If a sink’s drainpipe empties onto soil where plants grow, it may not be used on Shabbat by anyone who has an interest in the plants being watered. It goes without saying that one may not use this sink on Shabbat if it was intentionally set up to water the plants.
Nevertheless, many poskim maintain that one who does not care about watering the plants may use such a sink on Shabbat – for example, if the plants do not belong to him and he has no interest in their growth. In a time of need, one may rely on these poskim. To be sure, one who pours water directly onto plants violates a prohibition, even if he does not intend to water them, because he is helping them grow. In contrast, here the water is poured indirectly and is therefore a case of grama and permitted (SSK 12:19). If the water from the sink reaches plants that have already been adequately watered, whether through heavy rains or water that drained from the sink before Shabbat, then even one who is interested in the plants growing may use the sink on Shabbat, since he is not helping them at all.
Rain sometimes falls on Sukkot, and in order to prevent one’s sukka from getting wet one might extend a sliding roof over it.
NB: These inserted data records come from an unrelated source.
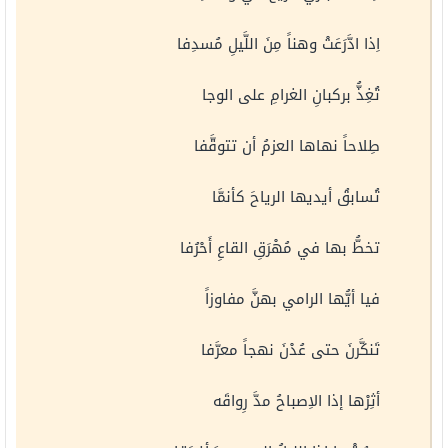
اِذا ادَّرَعَتْ وهناً مِنَ اللَّيلِ مُسدِفا
تُغِذُّ بركبانِ الغرامِ على الوجا
طِلاحاً نهاها العزمُ أن تتوقَّفا
تُسابقُ أيديها الرياحَ كأنمَّا
تخطُّ بها في مُهْرَقِ القاعِ أَحْرُفا
فيا أيُّها الرامي بهنَّ مفاوزاً
تَنكَّرنَ حتى عُدْنَ نهجاً معرَّفا
أثِرْها إذا الاِصباحُ مدَّ رِواقَه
When the rain stops, he will want to retract the roof, but he knows that if he does so, water that accumulated on the rooftop will spill onto the nearby plants. May he retract the roof anyway on Shabbat and Yom Tov? It depends: If the rain was hard enough and long enough to saturate the ground, one may retract the roof, because the extra water serves no purpose. However, if there was only a little rain, the roof may not be retracted, because this will water the plants and violate Zore’a.